Thread overview
Re: Programming language benchmark
Jun 25, 2011
bearophile
Jun 26, 2011
Don
Jun 26, 2011
Timon Gehr
Jun 26, 2011
Don
Jun 26, 2011
Walter Bright
Jun 28, 2011
Caligo
June 25, 2011
Don:

Sorry for my slow answer, I was quite busy for days.


> I've never heard that claim before. Do you have evidence for that?

I compare/convert code to D every day, so I am aware that D code compiled with DMD is often slower than C/C++ code compiled with GCC. Since some years I even keep a collection of snippets of slow code.

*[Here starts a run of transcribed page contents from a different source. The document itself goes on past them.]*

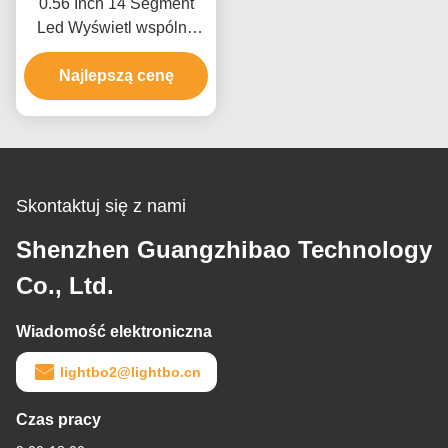
0.56 Inch 14 Segment
Led Wyświetl wspólną
anodę Super bright green
Do tablicy przyrządów
Najlepszą cenę
Skontaktuj się z nami
Shenzhen Guangzhibao Technology
Co., Ltd.
Wiadomość elektroniczna
lightbo2@lightbo.cn
Czas pracy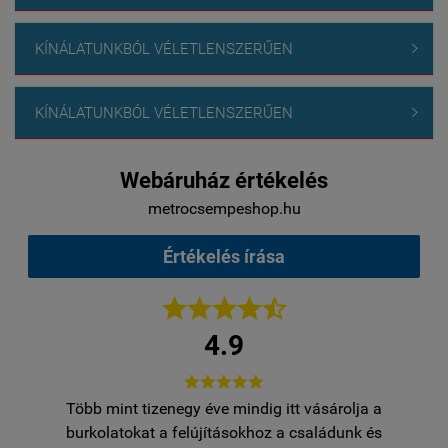
KÍNÁLATUNKBÓL VÉLETLENSZERŰEN

KÍNÁLATUNKBÓL VÉLETLENSZERŰEN

Webáruház értékelés
metrocsempeshop.hu
Értékelés írása





4.9





Több mint tizenegy éve mindig itt vásárolja a
egy
burkolatokat a felújításokhoz a családunk és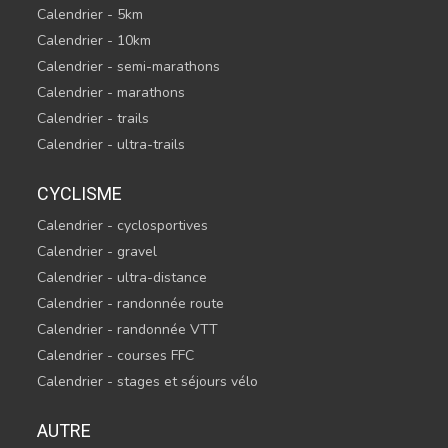
Calendrier - 5km
Calendrier - 10km
Calendrier - semi-marathons
Calendrier - marathons
Calendrier - trails
Calendrier - ultra-trails
CYCLISME
Calendrier - cyclosportives
Calendrier - gravel
Calendrier - ultra-distance
Calendrier - randonnée route
Calendrier - randonnée VTT
Calendrier - courses FFC
Calendrier - stages et séjours vélo
AUTRE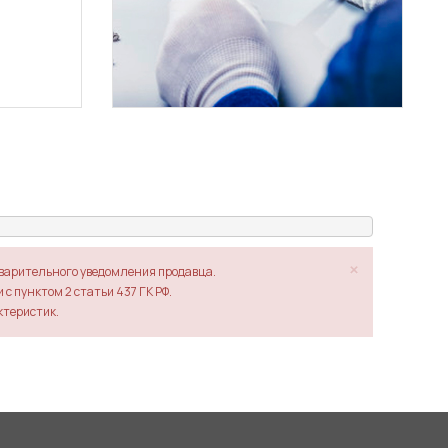
×
дварительного уведомления продавца.
с пунктом 2 статьи 437 ГК РФ.
ктеристик.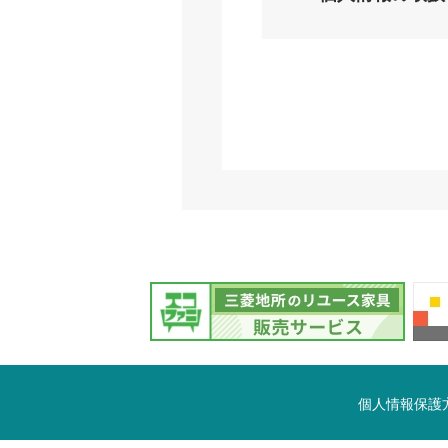
個人情報保護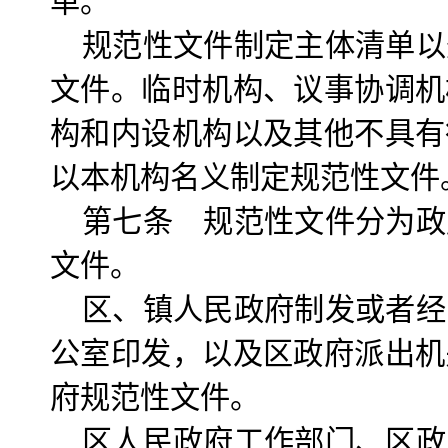
单。
规范性文件制定主体清单以
文件。临时机构、议事协调机
构和内设机构以及其他不具有
以本机构名义制定规范性文件
第七条 规范性文件分为政
文件。
区、镇人民政府制发或者经
公室印发，以及区政府派出机
府规范性文件。
区人民政府工作部门、区政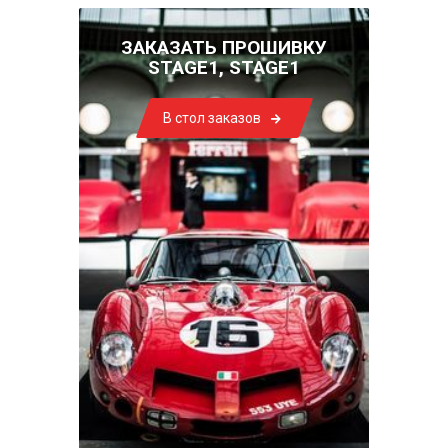
ЗАКАЗАТЬ ПРОШИВКУ
STAGE1, STAGE1
В стол заказов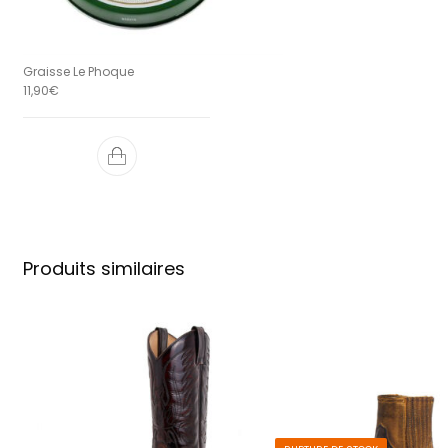
Graisse Le Phoque
11,90
€
Produits similaires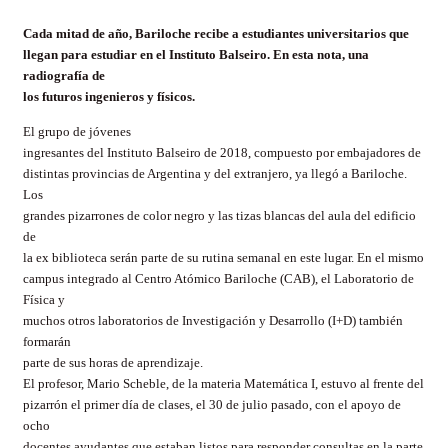
Cada mitad de año, Bariloche recibe a estudiantes universitarios que
llegan para estudiar en el Instituto Balseiro. En esta nota, una
radiografía de
los futuros ingenieros y físicos.
El grupo de jóvenes
ingresantes del Instituto Balseiro de 2018, compuesto por embajadores de
distintas provincias de Argentina y del extranjero, ya llegó a Bariloche.
Los
grandes pizarrones de color negro y las tizas blancas del aula del edificio
de
la ex biblioteca serán parte de su rutina semanal en este lugar. En el mismo
campus integrado al Centro Atómico Bariloche (CAB), el Laboratorio de
Física y
muchos otros laboratorios de Investigación y Desarrollo (I+D) también
formarán
parte de sus horas de aprendizaje.
El profesor, Mario Scheble, de la materia Matemática I, estuvo al frente del
pizarrón el primer día de clases, el 30 de julio pasado, con el apoyo de
ocho
docentes ayudantes que estaban listos para responder consultas en la parte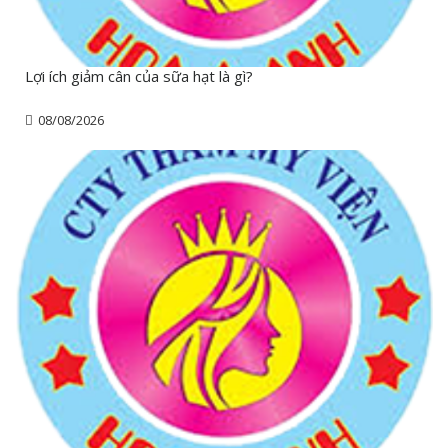
Lợi ích giảm cân của sữa hạt là gì?
08/08/2026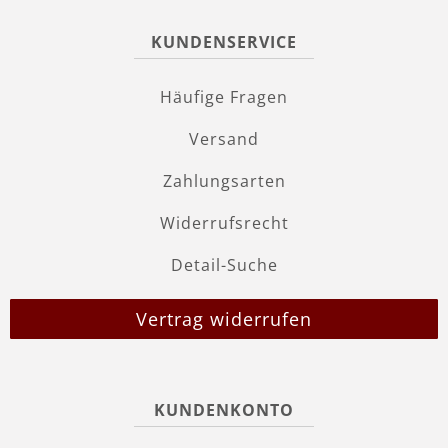
KUNDENSERVICE
Häufige Fragen
Versand
Zahlungsarten
Widerrufsrecht
Detail-Suche
Vertrag widerrufen
KUNDENKONTO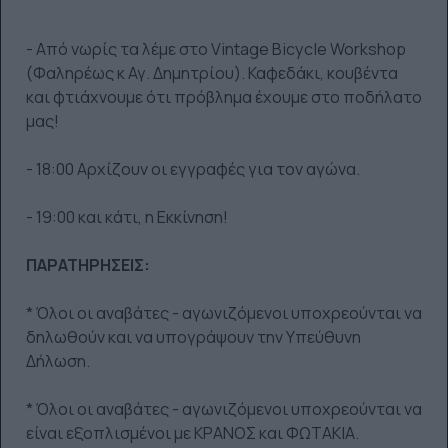
- Από νωρίς τα λέμε στο Vintage Bicycle Workshop
(Φαληρέως κ Αγ. Δημητρίου). Καφεδάκι, κουβέντα
και φτιάχνουμε ότι πρόβλημα έχουμε στο ποδήλατο
μας!
- 18:00 Αρχίζουν οι εγγραφές για τον αγώνα.
- 19:00 και κάτι, η Εκκίνηση!
ΠΑΡΑΤΗΡΗΣΕΙΣ:
* Όλοι οι αναβάτες - αγωνιζόμενοι υποχρεούνται να
δηλωθούν και να υπογράψουν την Υπεύθυνη
Δήλωση.
* Όλοι οι αναβάτες - αγωνιζόμενοι υποχρεούνται να
είναι εξοπλισμένοι με ΚΡΑΝΟΣ και ΦΩΤΑΚΙΑ.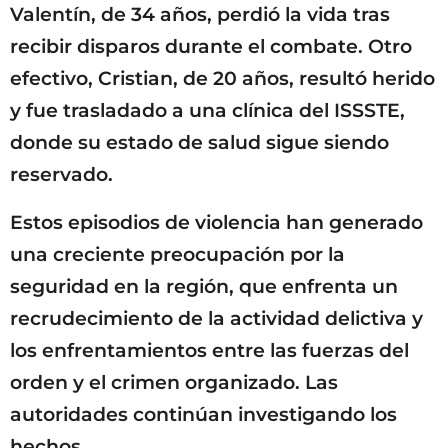
Valentín, de 34 años, perdió la vida tras
recibir disparos durante el combate. Otro
efectivo, Cristian, de 20 años, resultó herido
y fue trasladado a una clínica del ISSSTE,
donde su estado de salud sigue siendo
reservado.
Estos episodios de violencia han generado
una creciente preocupación por la
seguridad en la región, que enfrenta un
recrudecimiento de la actividad delictiva y
los enfrentamientos entre las fuerzas del
orden y el crimen organizado. Las
autoridades continúan investigando los
hechos.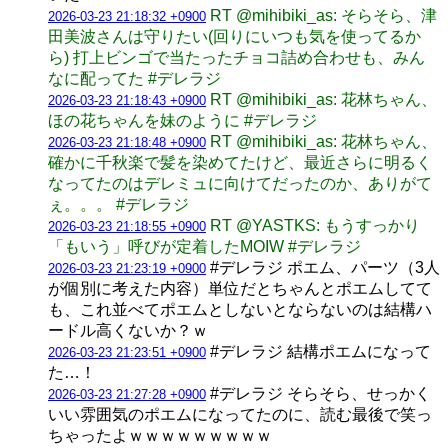
RT @mihibiki_as: そらそら、津
2026-03-23 21:18:32 +0900
田美波さんは守りたい(回りにいつも気を使ってるか
ら) 打上ビンゴで当たったチョコ詰め合わせも、みん
なに配ってた #デレラジ
RT @mihibiki_as: 花林ちゃん、
2026-03-23 21:18:43 +0900
ほの花ちゃんを妹のように #デレラジ
RT @mihibiki_as: 花林ちゃん、
2026-03-23 21:18:48 +0900
確かに千秋楽で髪を染めてたけど、最近さらに明るく
なってたのはデレミュに向けてだったのか、ありがて
ぇ。。。 #デレラジ
RT @YASTKS: もうすっかり
2026-03-23 21:18:55 +0900
「もいう」呼びが定着したMOIW #デレラジ
#デレラジ ポエム、パーツ（3人
2026-03-23 21:23:19 +0900
が個別に考えた内容）単位だとちゃんとポエムしてて
も、これ並べてポエムとしないとならないのは結構ハ
ードル高くないか？ｗ
#デレラジ 結構ポエムになって
2026-03-23 21:23:51 +0900
た…！
#デレラジ そらそら、せっかく
2026-03-23 21:27:28 +0900
いい雰囲気のポエムになってたのに、読む最後で笑っ
ちゃったよｗｗｗｗｗｗｗｗｗ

But I am also aware that the low performance has many different causes, like some missing inlining, missing loop unrolling, etc, so spotting a clear and small case of integer arithmetic code that causes a slow down, to give you evidence, is not easy. So I am sorry for my overly broad claim.


>If it is true, there's a strong possibility that it's a small, fixable issue (for example, DMD used to have terrible performance for ulong multiplication).<

You are right, the case I'm going to show is a precise problem that's fixable.

-----------------------

// C code
#include "limits.h"
#include "stdio.h"

int divideBySeven(int x) {
    return x / 7;
}

int main() {
    int i = INT_MAX;
    int r;
    while (i--)
        r = divideBySeven(i);

    printf("%d\n", r);
    return 0;
}

-----------------------

// D code
int divideBySeven(int x) {
    return x / 7;
}

void main() {
    int i = int.max;
    int r;
    while (i--)
        r = divideBySeven(i);
    printf("%d\n", r);
}

-----------------------

Asm from the C version:

_divideBySeven:
	pushl	%ebx
	movl	$-1840700269, %ebx
	movl	8(%esp), %ecx
	movl	%ebx, %eax
	popl	%ebx
	imull	%ecx
	leal	(%edx,%ecx), %eax
	sarl	$31, %ecx
	sarl	$2, %eax
	subl	%ecx, %eax
	ret

_main:
	leal	4(%esp), %ecx
	andl	$-16, %esp
	pushl	-4(%ecx)
	pushl	%ebx
	movl	$-1840700269, %ebx
	pushl	%ecx
	subl	$20, %esp
	call	___main
	movl	$2147483646, %ecx
	.p2align 4,,10
L4:
	movl	%ecx, %eax
	imull	%ebx
	movl	%ecx, %eax
	addl	%ecx, %edx
	sarl	$31, %eax
	sarl	$2, %edx
	decl	%ecx
	subl	%eax, %edx
	cmpl	$-1, %ecx
	jne	L4
	movl	%edx, 4(%esp)
	movl	$LC0, (%esp)
	call	_printf
	addl	$20, %esp
	xorl	%eax, %eax
	popl	%ecx
	popl	%ebx
	leal	-4(%ecx), %esp
	ret
	.def	_printf;	.scl	2;	.type	32;	.endef

-----------------------

Asm from the D version:

_D9int_div_d13divideBySevenFiZi	comdat
		mov	ECX,7
		cdq
		idiv	ECX
		ret

__Dmain	comdat
L0:		push	EAX
		push	EBX
		mov	EBX,07FFFFFFFh
		push	ESI
		xor	ESI,ESI
		test	EBX,EBX
		lea	EBX,-1[EBX]
		je	L24
L11:		mov	EAX,EBX
		mov	ECX,7
		cdq
		idiv	ECX
		test	EBX,EBX
		mov	ESI,EAX
		lea	EBX,-1[EBX]
		jne	L11
L24:		push	ESI
		mov	EDX,offset FLAT:_DATA
		push	EDX
		call	near ptr _printf
		add	ESP,8
		xor	EAX,EAX
		pop	ESI
		pop	EBX
		pop	ECX
		ret

-----------------------

For a more real case see: http://d.puremagic.com/issues/show_bug.cgi?id=5607

Bye,
bearophile
June 26, 2011
bearophile wrote:
> Don:
> 
> Sorry for my slow answer, I was quite busy for days.
> 
> 
>> I've never heard that claim before. Do you have evidence for that?
> 
> I compare/convert code to D every day, so I am aware that D code compiled with DMD is often slower than C/C++ code compiled with GCC. Since some years I even keep a collection of snippets of slow code.
> 
> But I am also aware that the low performance has many different causes, like some missing inlining, missing loop unrolling, etc, so spotting a clear and small case of integer arithmetic code that causes a slow down, to give you evidence, is not easy. So I am sorry for my overly broad claim. 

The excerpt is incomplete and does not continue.